Please set down exactly the lines from the one that contains "Identify the location" through the end of the material, leaving out every picture.

Given records:
========================================================================

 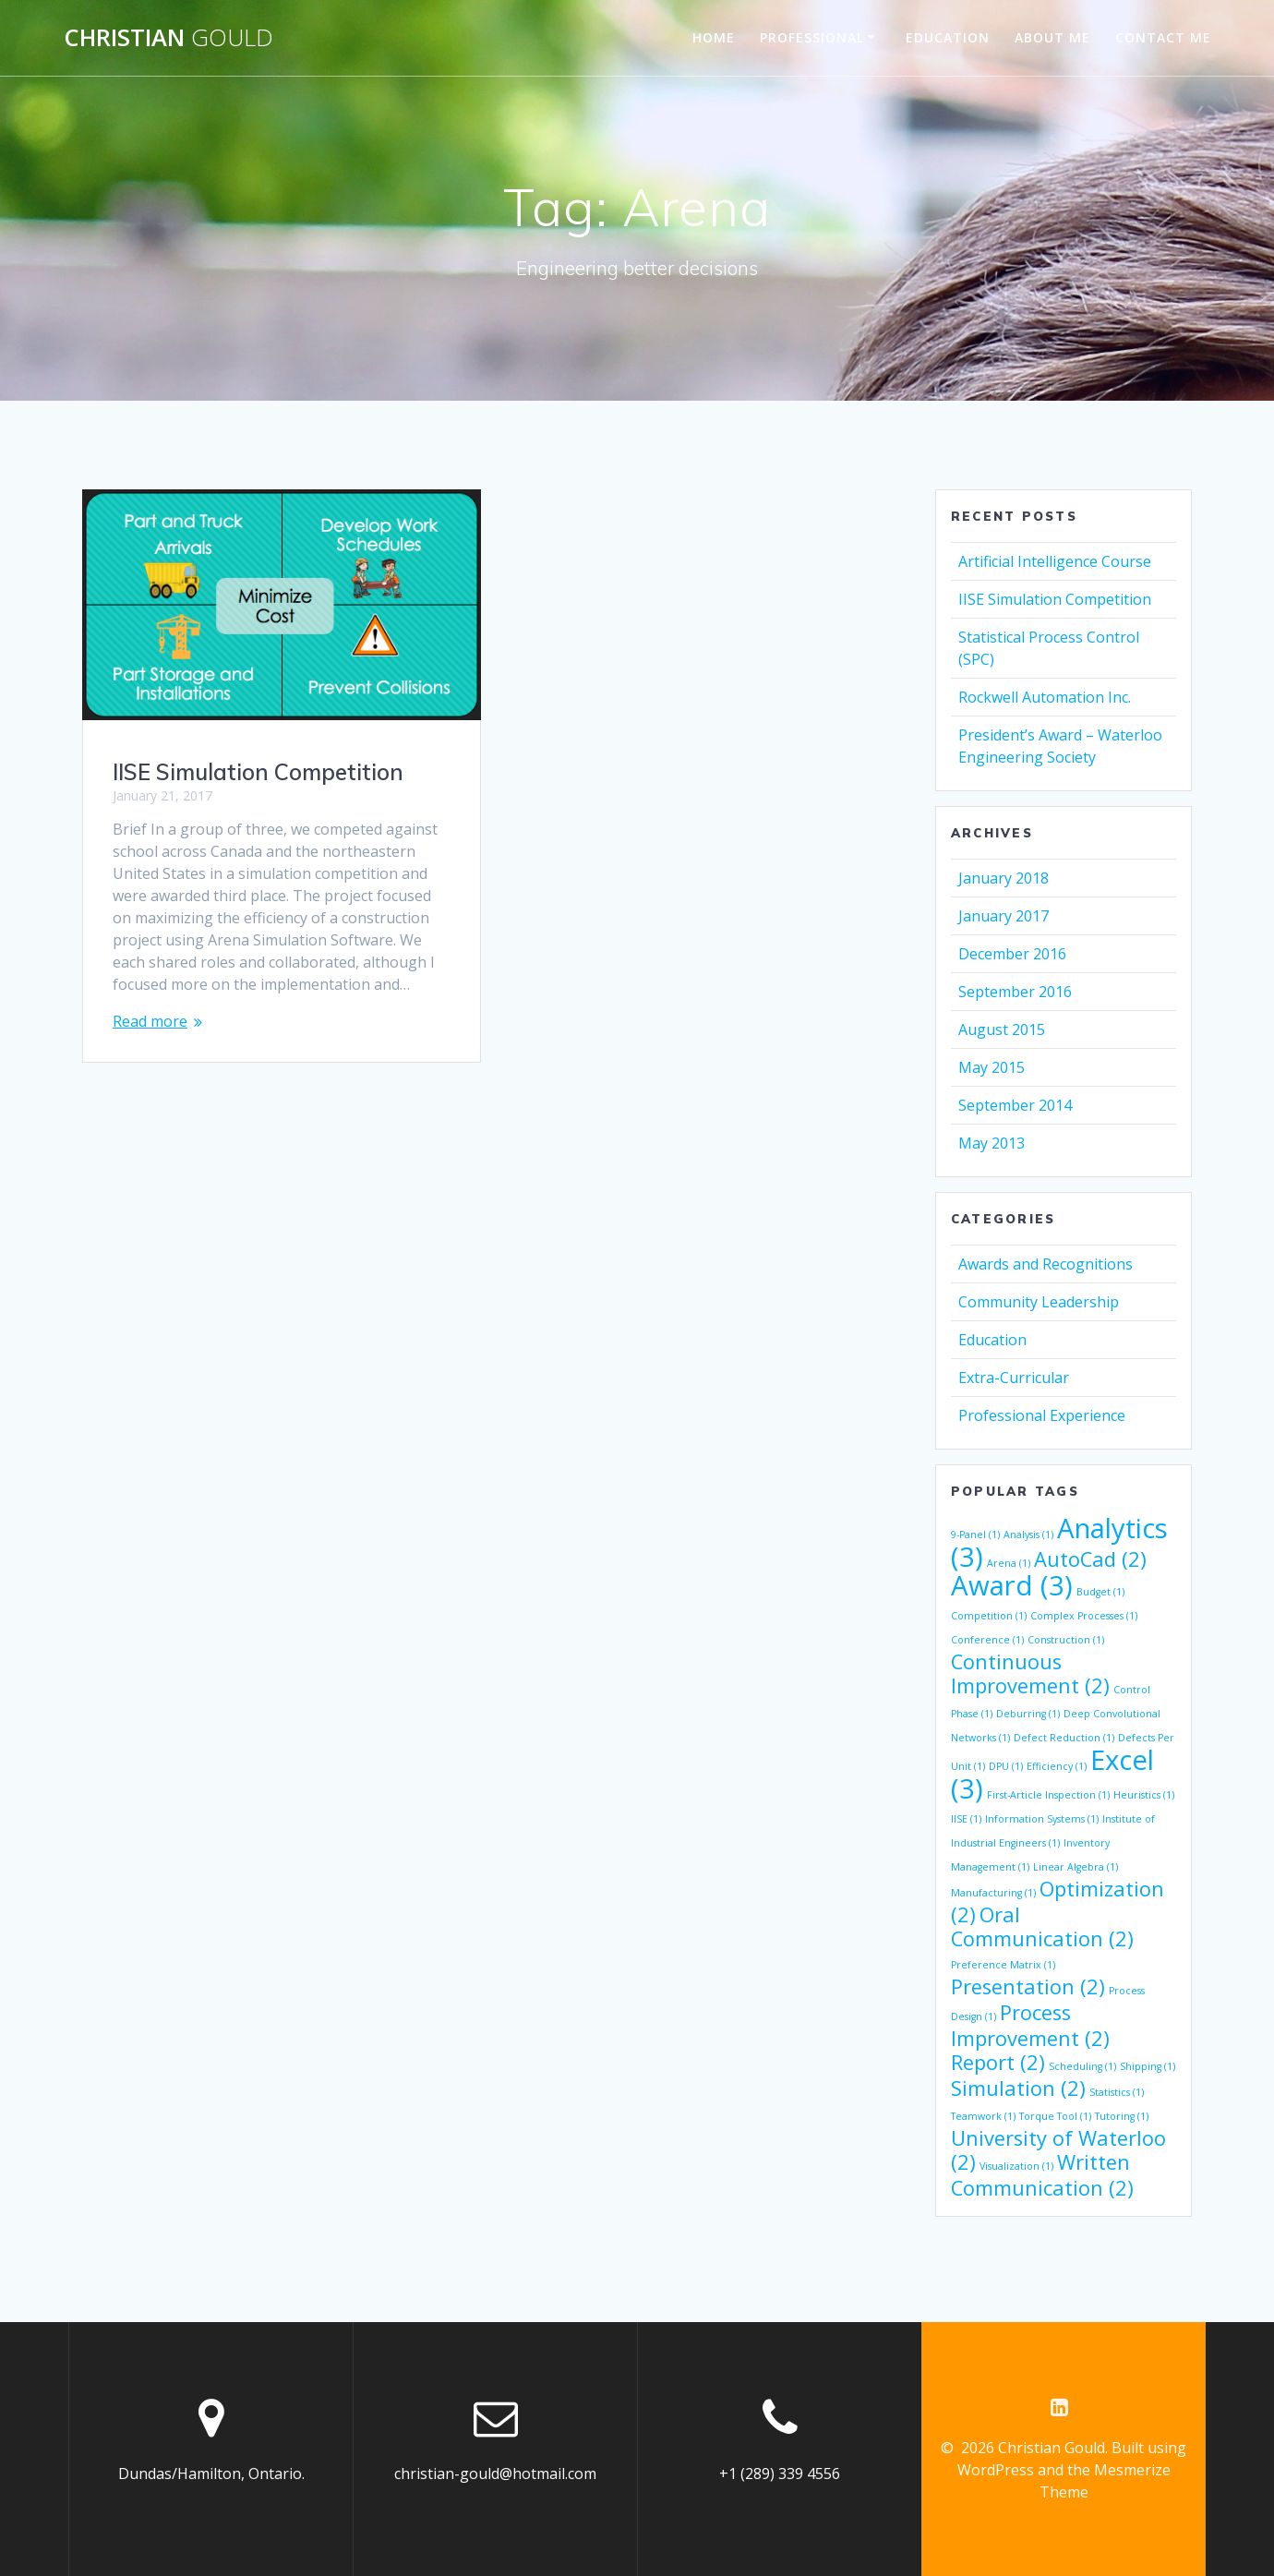 What do you see at coordinates (1012, 1585) in the screenshot?
I see `Award [Award (3 items)]` at bounding box center [1012, 1585].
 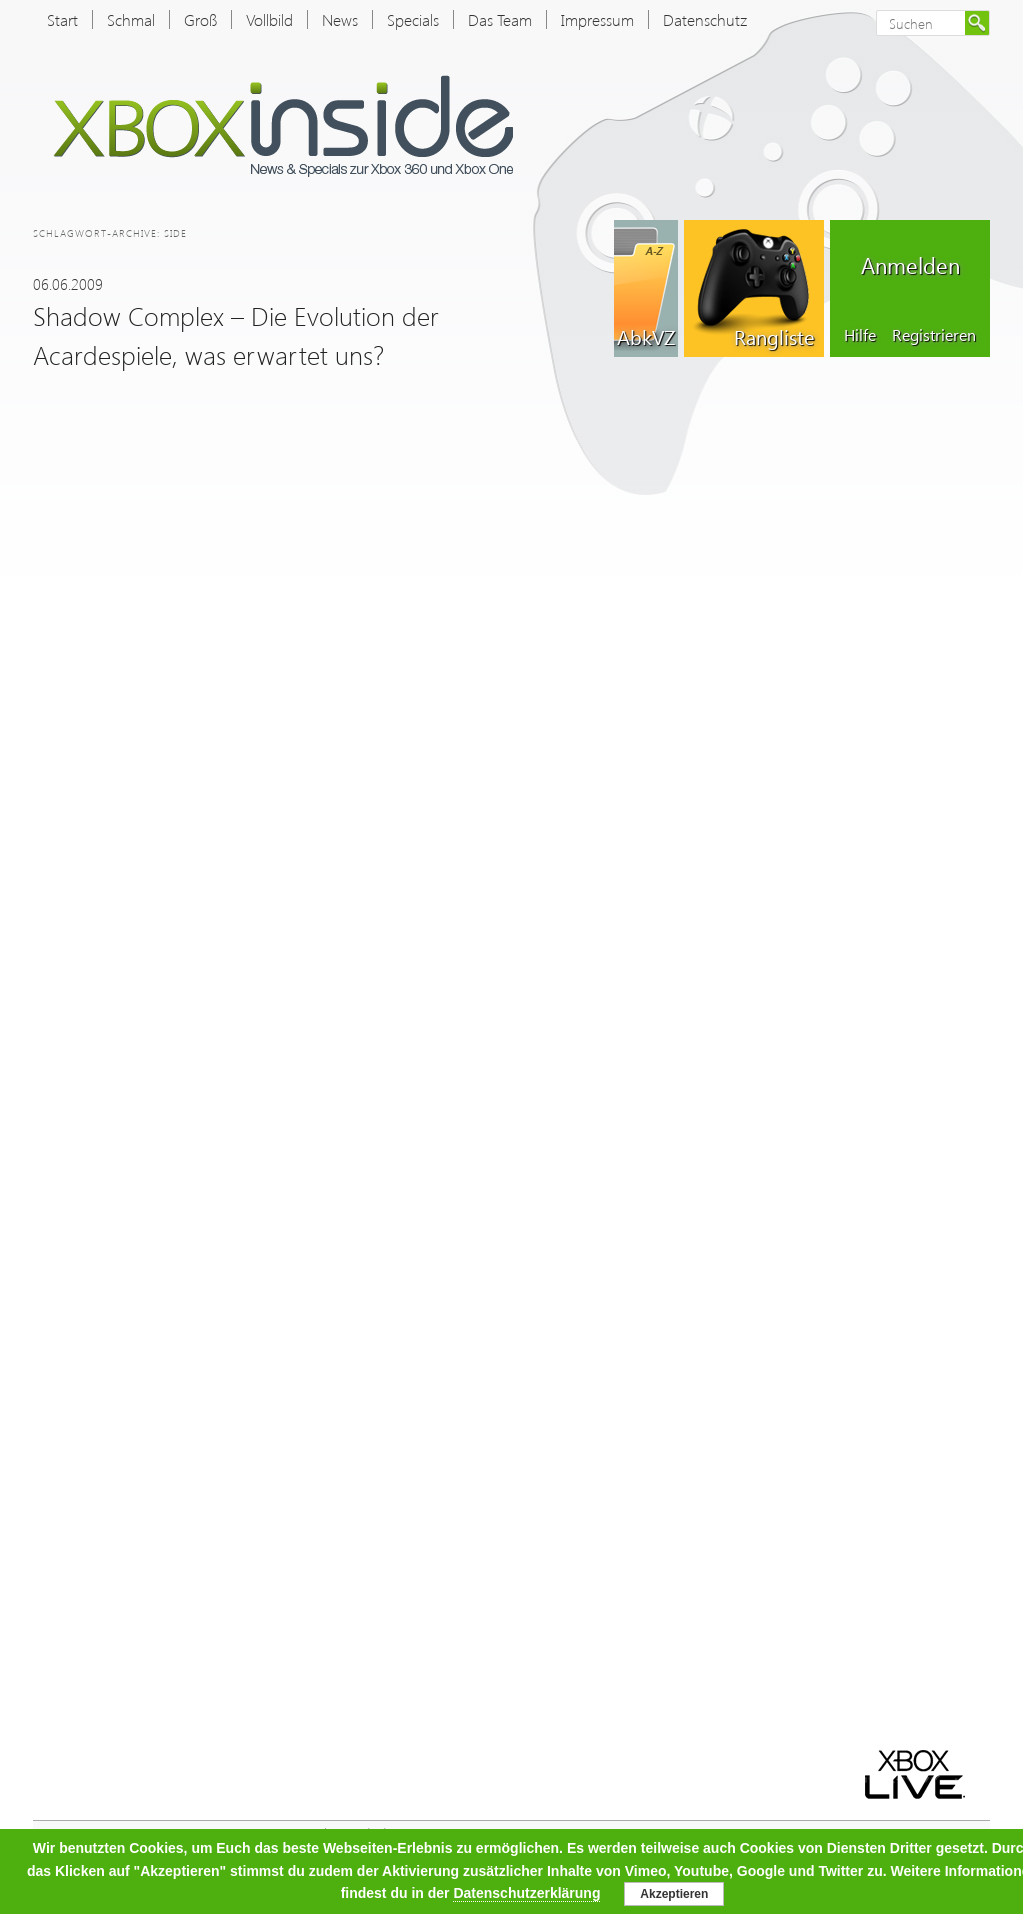 What do you see at coordinates (934, 334) in the screenshot?
I see `Registrieren` at bounding box center [934, 334].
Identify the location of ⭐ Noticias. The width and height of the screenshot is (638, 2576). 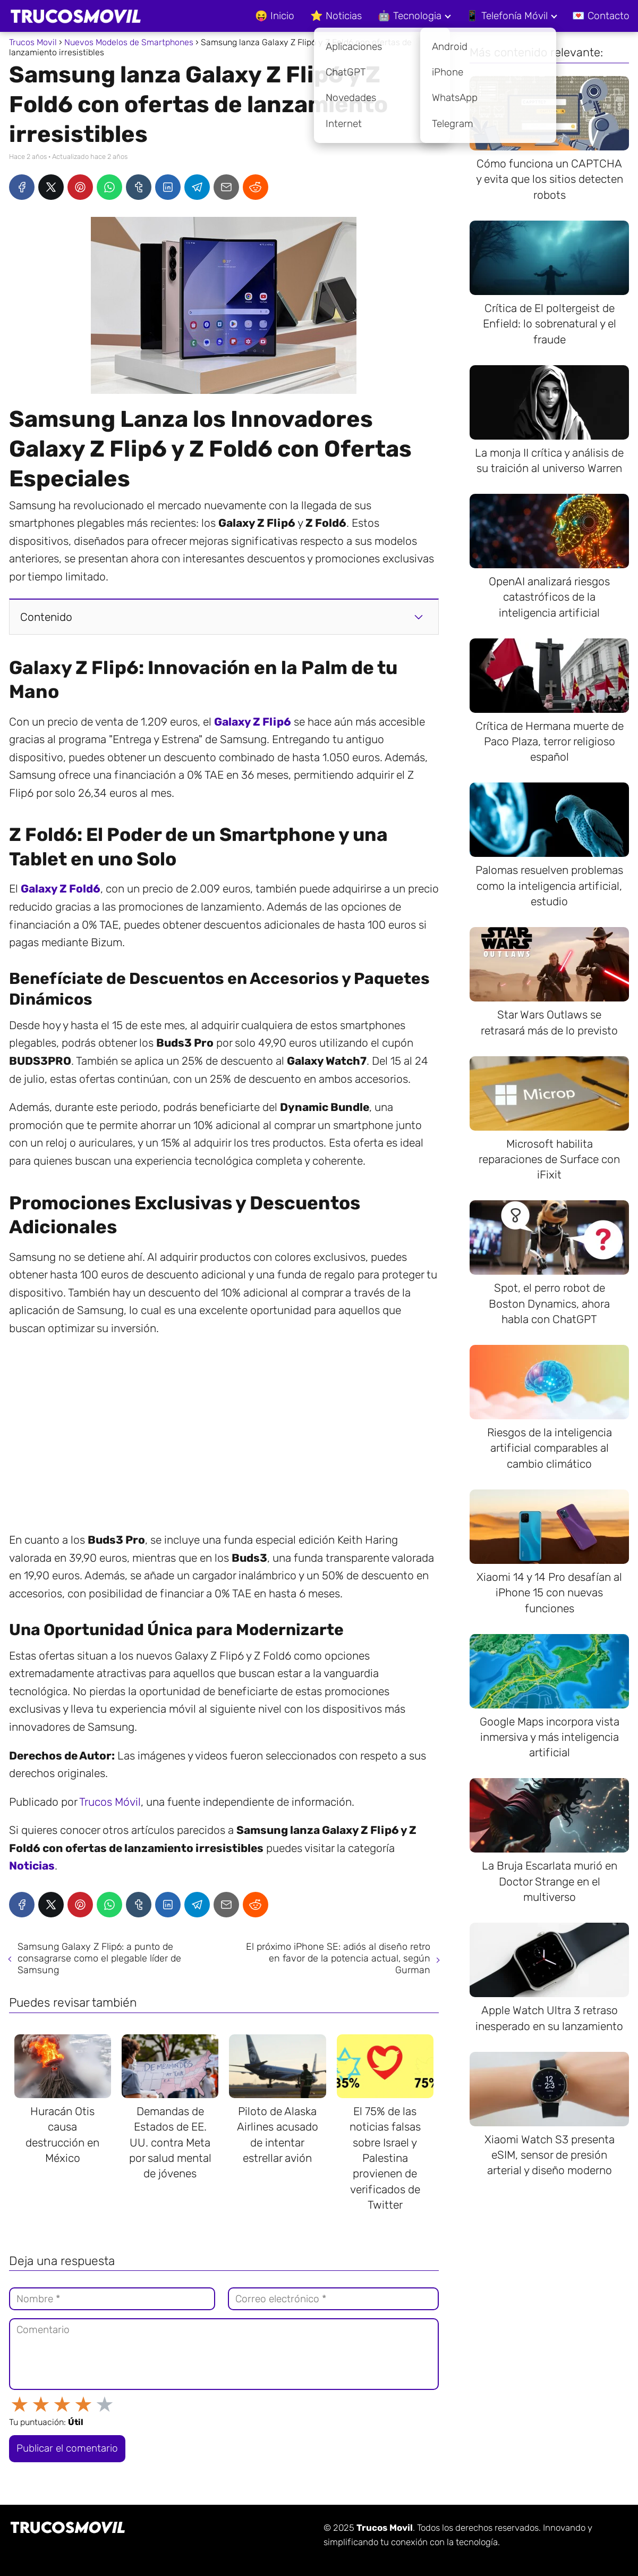
(336, 16).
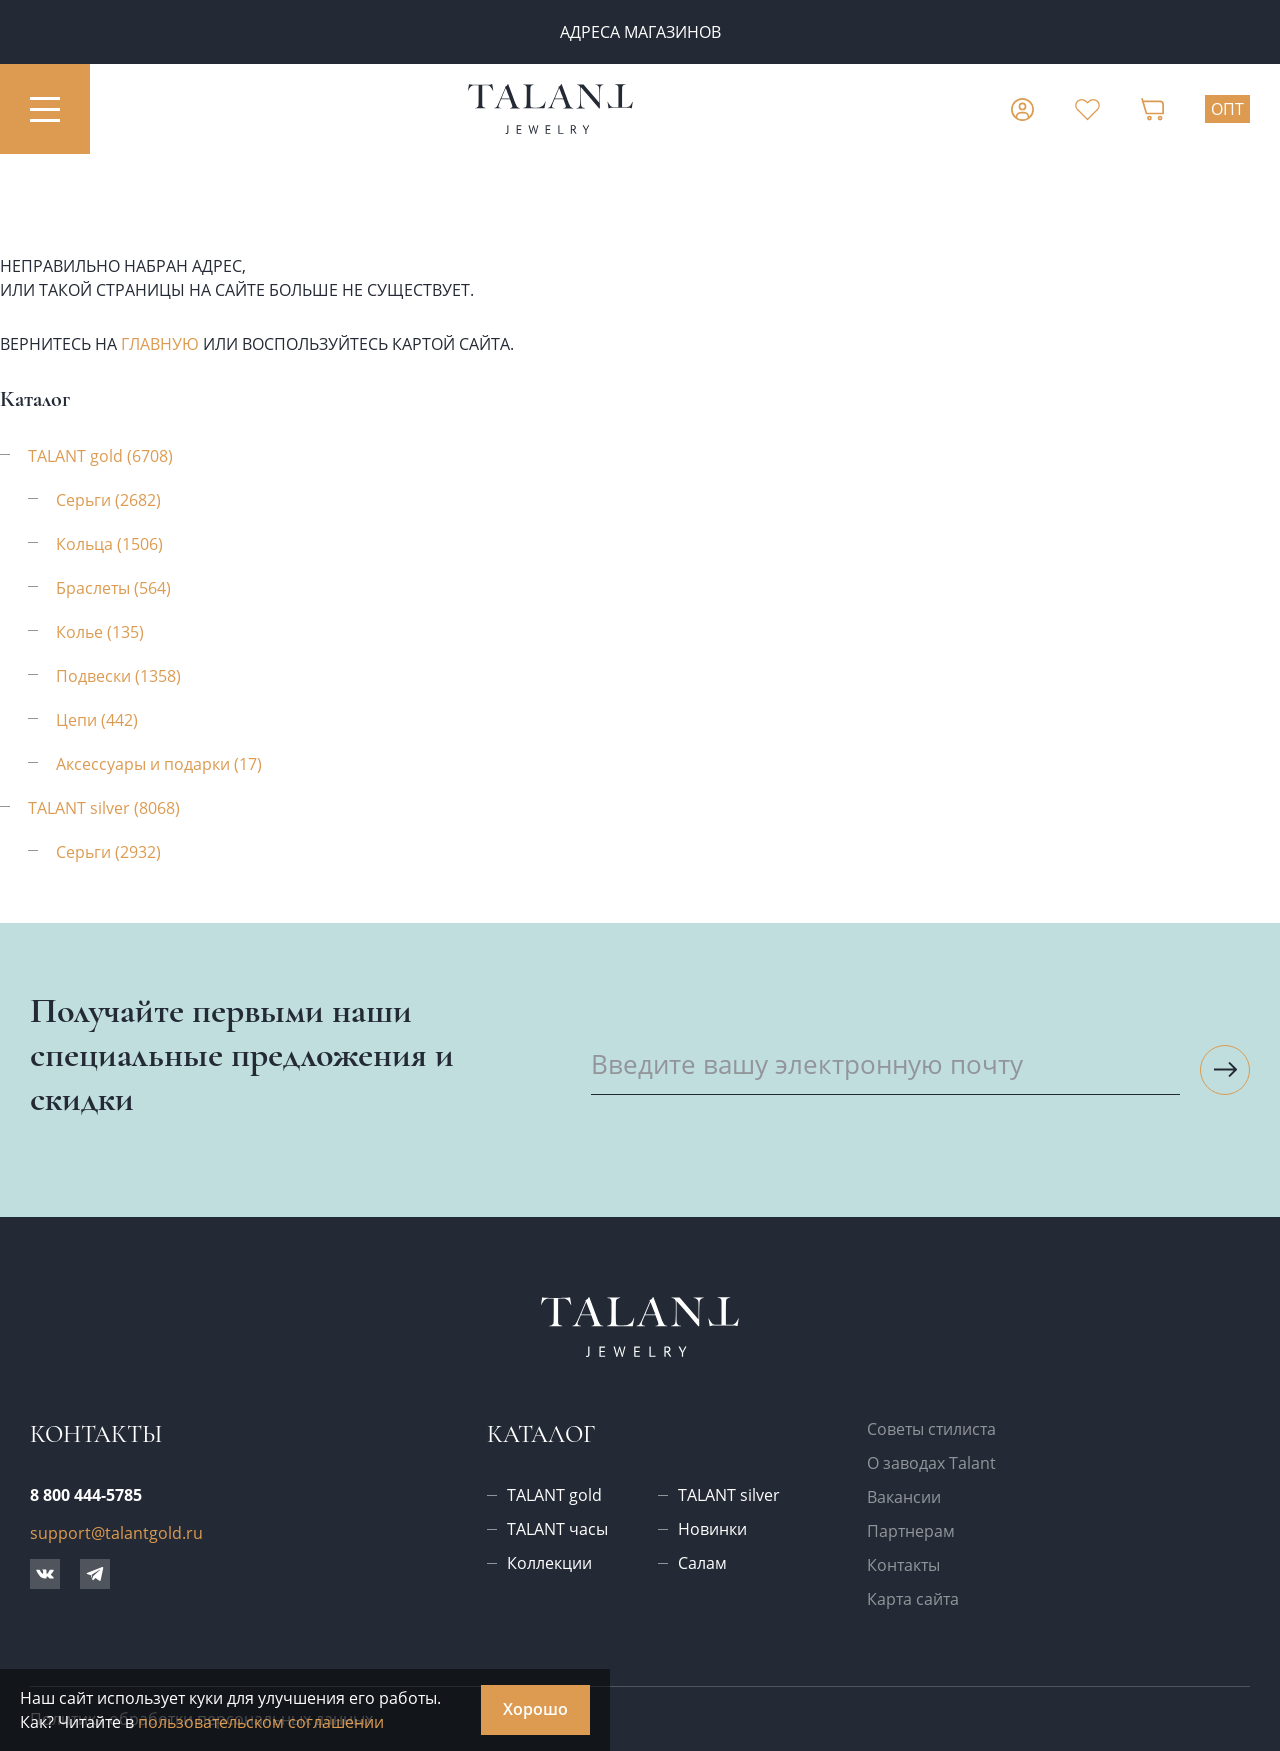 The height and width of the screenshot is (1751, 1280). I want to click on [Открыть меню], so click(45, 109).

========================================================================

Answer box:
Identify the location of ⭐ Noticias. The width and height of the screenshot is (638, 2576). 
(336, 16).
 The height and width of the screenshot is (1751, 1280). I want to click on [Открыть меню], so click(45, 109).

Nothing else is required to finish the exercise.